==== ENTRIES SUPPLIED
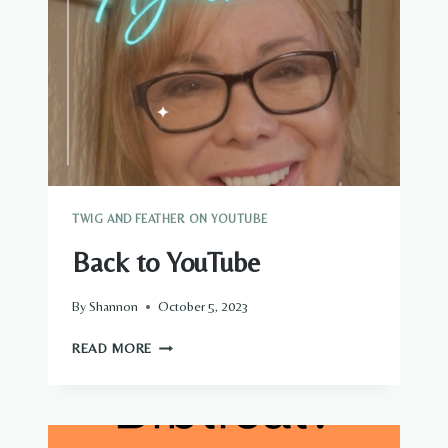
TWIG AND FEATHER ON YOUTUBE
Back to YouTube
By
Shannon
October 5, 2023
BACK
READ MORE
TO
YOUTUBE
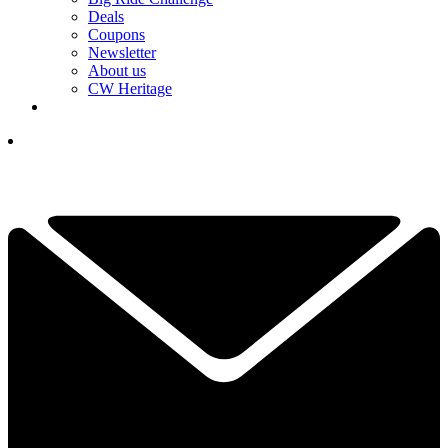
Deals
Coupons
Newsletter
About us
CW Heritage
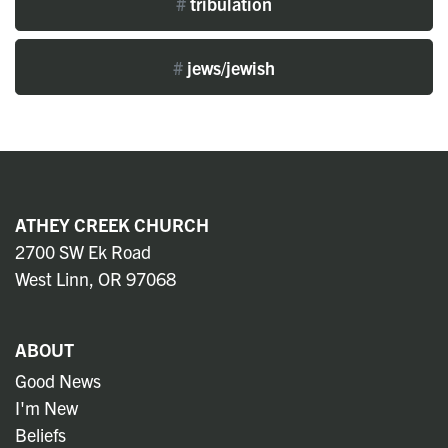
#
tribulation
#
jews/jewish
ATHEY CREEK CHURCH
2700 SW Ek Road
West Linn, OR 97068
ABOUT
Good News
I'm New
Beliefs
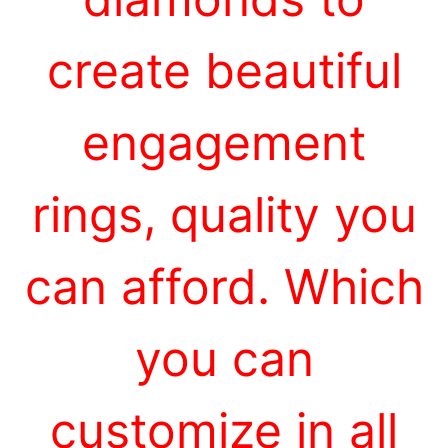
create beautiful
engagement
rings, quality you
can afford. Which
you can
customize in all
========
### WHAT YOU HAVE TO DO:
Please return every record above exactly, but leave out the pictures.

### ANSWER AREA:
TWIG AND FEATHER ON YOUTUBE
Back to YouTube
By
Shannon
October 5, 2023
BACK
READ MORE
TO
YOUTUBE
Deals
Coupons
Newsletter
About us
CW Heritage
#
tribulation
#
jews/jewish
ATHEY CREEK CHURCH
2700 SW Ek Road
West Linn, OR 97068
ABOUT
Good News
I'm New
Beliefs
create beautiful
engagement
rings, quality you
can afford. Which
you can
customize in all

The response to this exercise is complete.